Not all learning activities constitute acceptable professional development, however. Activities that are disallowed include curling up on the couch at home to read a book on learning disabilities, and decorating a Halloween-themed bulletin board in the school hallway.
Some question whether a single shot of intensive Pro-D is the best way for teachers to self-improve.
At one Pro-D session, a colleague of mine found this scrawled on a desk: “Pro-D is like artificial insemination: they give you the injection and you go away hoping for the best in 9 months.”
Notoriously, sessions feel useful and inspiring until the following Monday when the teacher returns to the classroom and confronts the trivialities of the normal routine.

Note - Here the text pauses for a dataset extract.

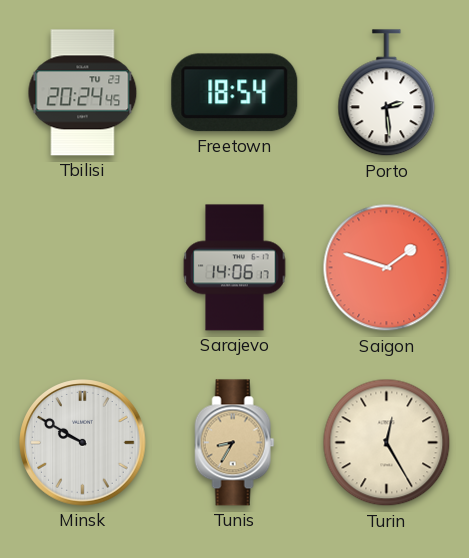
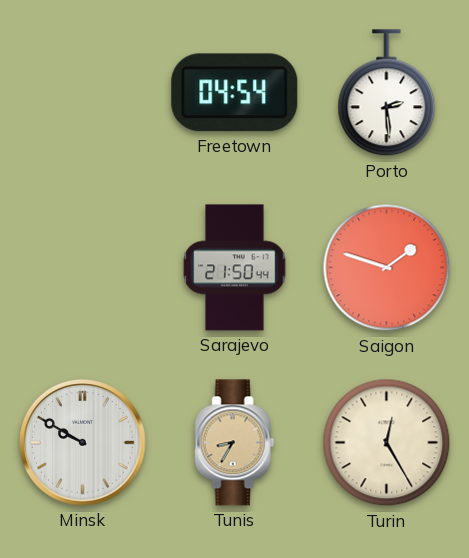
Tbilisi: 20:24 -> none
Freetown: 18:54 -> 04:54
Sarajevo: 14:06 -> 21:50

A US-based non-profit called National Staff Development Council maintains that, ideally, “every educator engages in effective professional learning every day so every student achieves.” In most schools, Pro-D does happen regularly outside of the non-instructional school days, on a weekly or monthly basis. Voluntary study groups and gatherings are scheduled throughout the year, enabling teachers to try things out in the classroom and chat about it with colleagues over a 3pm cup of coffee.
Likely a combination of intensive and ongoing Pro-D is the best way to foster the skills of teachers and other staff members.
On a non-instructional Pro-D day like yesterday (Friday), not having to deal with a classroom full of clamouring, rain-soaked kids after recess is a bonus.